The relationship between the two identified fusion cell states is currently unknown. Fusion cells may be bistable in both states or fusion cells may pass through the fusion-enriched cluster F state before stabilizing into a phenotype more closely matched to the initial population. Given the mitotic signatures in the fusion cells outside of cluster F, the latter hypothesis appears supported by work from Miroshnychenko et al. who showed an increase in the growth rate of fusion clones over passaging13. Longitudinal studies are needed to investigate the stability of these cell states and assess the degree of interconversion.

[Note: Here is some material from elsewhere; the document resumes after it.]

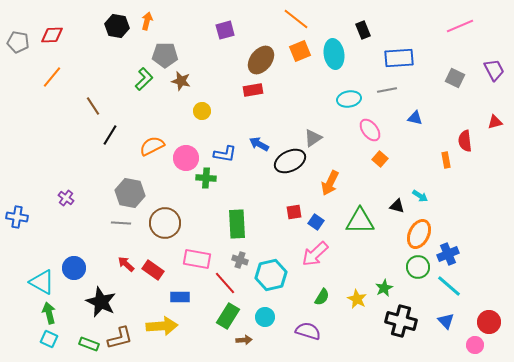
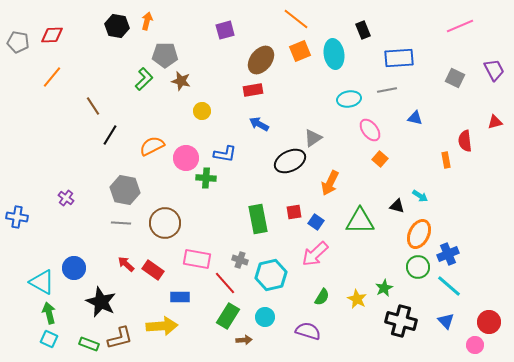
blue arrow at (259, 144): moved 20 px up
gray hexagon at (130, 193): moved 5 px left, 3 px up
green rectangle at (237, 224): moved 21 px right, 5 px up; rotated 8 degrees counterclockwise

Application of the CMDuo platform in the context of this study has revealed novel insights into cancer cell-cell fusion, but it is not without shortcomings. To prevent gene signatures associated with response to antibiotics from skewing transcriptomic results, we chose to engineer the CMDuo system without antibiotic selection features. While we were able to achieve relatively pure fusion samples for all HCC1806 replicates and 2 of the 4 MDA-MB-231 replicates during the experiment (Supp. Table 2, Supp. Table 4), the cells needed to undergo multiple rounds of cell sorting and recovery to reach this level of purity. The inclusion of FACS controls in this study assisted with regressing out changes in gene expression due to cell sorting, but the repeated sorting process itself was a stronger selective pressure than expected in the MDA-MB-231 model. In a prior study, two highly distinct transcriptomic clusters were described within the MDA-MB-231 cell line, characterized by high or low expression of the surface marker, ESAM53. Here, the ESAM-low subpopulation was depleted in both the fusion and control samples (Supp. Fig. 6, Fig. 1h, Extended Data Fig. 7d) and the same 2 clones were selected for in control samples across all four replicates (Fig. 1k). There may be significant fusion occurring in the ESAM-low MDA-MB-231 subpopulation, but robust inferences cannot be made given the degree of FACS-induced selection seen in the control samples and the low number of fusion and control cells in this subpopulation. Antibiotic selection with the proper controls, may have been a more gentle and efficient method to enrich for double-barcoded fusion cells. Future iterations of the CMDuo system should include antibiotic selection as an optional feature.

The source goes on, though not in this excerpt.